After locating the line that holds "живопись и книги — с 2004 года.", output it and all following lines word for word, stopping only at the end of the data.

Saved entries
----------

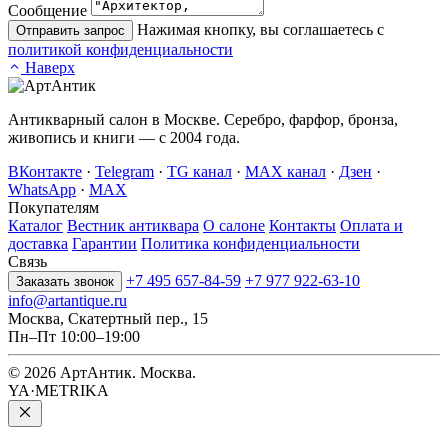
Сообщение
Нажимая кнопку, вы соглашаетесь с
Отправить запрос
политикой конфиденциальности
Наверх
Антикварный салон в Москве. Серебро, фарфор, бронза,
живопись и книги — с 2004 года.
ВКонтакте
·
Telegram
·
TG канал
·
MAX канал
·
Дзен
·
WhatsApp
·
MAX
Покупателям
Каталог
Вестник антиквара
О салоне
Контакты
Оплата и
доставка
Гарантии
Политика конфиденциальности
Связь
+7 495 657-84-59
+7 977 922-63-10
Заказать звонок
info@artantique.ru
Москва, Скатертный пер., 15
Пн–Пт 10:00–19:00
© 2026 АртАнтик. Москва.
YA·METRIKA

----------

• **Your response**:
живопись и книги — с 2004 года.
ВКонтакте
·
Telegram
·
TG канал
·
MAX канал
·
Дзен
·
WhatsApp
·
MAX
Покупателям
Каталог
Вестник антиквара
О салоне
Контакты
Оплата и
доставка
Гарантии
Политика конфиденциальности
Связь
+7 495 657-84-59
+7 977 922-63-10
Заказать звонок
info@artantique.ru
Москва, Скатертный пер., 15
Пн–Пт 10:00–19:00
© 2026 АртАнтик. Москва.
YA·METRIKA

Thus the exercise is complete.